My understanding of the programming model for the mscclpp channel is that the signal serves to notify the receiver that a task is ready for processing, which is exactly a producer-consumer scenerio. The current interface can do this but it requires repeated operations on global memory that could be done in one round. Especially in the poll case, the consumer needs to atomicLoad n+1 times to know n chunks are ready to be processed in a batch or so. Sending extra bytes along signal to indicate the # of chunks can avoid this, but it still requires the receiver to store and sum the received values, rather than leveraging the increment of semaphore.

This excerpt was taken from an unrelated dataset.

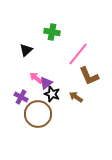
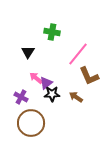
black triangle: moved 2 px right, 2 px down; rotated 16 degrees counterclockwise
black star: rotated 21 degrees counterclockwise
brown circle: moved 7 px left, 9 px down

I am OK to close this issue if you believe it would be more appropriate to address it otherwise.

[chhwang]

My understanding of the programming model for the mscclpp channel is that the signal serves to notify the receiver that a task is ready for processing, which is exactly a producer-consumer scenerio. The current interface can do this but it requires repeated operations on global memory that could be done in one round. Especially in the poll case, the consumer needs to atomicLoad n+1 times to know n chunks are ready to be processed in a batch or so. Sending extra bytes along signal to indicate the # of chunks can avoid this, but it still requires the receiver to store and sum the received values, rather than leveraging the increment of semaphore.

I am OK to close this issue if you believe it would be more appropriate to address it otherwise.

I assume you are talking about wait not poll, because poll is designed to be repeated multiple times indefinitely. If I'm correct, could you ellaborate on why you need to repeat wait multiple times? You could send a single signal for the entire n+1 chunks, then you could wait just once.

[liangyuRain]

My understanding of the programming model for the mscclpp channel is that the signal serves to notify the receiver that a task is ready for processing, which is exactly a producer-consumer scenerio. The current interface can do this but it requires repeated operations on global memory that could be done in one round. Especially in the poll case, the consumer needs to atomicLoad n+1 times to know n chunks are ready to be processed in a batch or so. Sending extra bytes along signal to indicate the # of chunks can avoid this, but it still requires the receiver to store and sum the received values, rather than leveraging the increment of semaphore.
I am OK to close this issue if you believe it would be more appropriate to address it otherwise.

I assume you are talking about wait not poll, because poll is designed to be repeated multiple times indefinitely. If I'm correct, could you ellaborate on why you need to repeat wait multiple times? You could send a single signal for the entire n+1 chunks, then you could wait just once.

I am referring to poll. Basically, the feature I am proposing is to support (1) sending n signals in one function call, and (2) knowing how many signals have been received in one poll. This would eliminate the need for repeated atomicLoads and GMEM access. The (2) is sort of similar to the poll in C that returns the # of ready fds.

In your case, if I send 1 signal for n+1 chunks, I would need additional logic to track how many chunks were sent, as n is a runtime variable. It would be simpler to send 1 signal per chunk. For example, if I send 3, 4, 5 chunks and signal 3, 4, 5 times in three rounds, a single poll on the receiver side would return 12, indicating that 12 chunks have been sent.

To be consistent with the existing poll() that returns true/false, I implemented poll(n), where n is the maximum # of signals to poll. Thus, the existing poll() is equivalent to poll(1).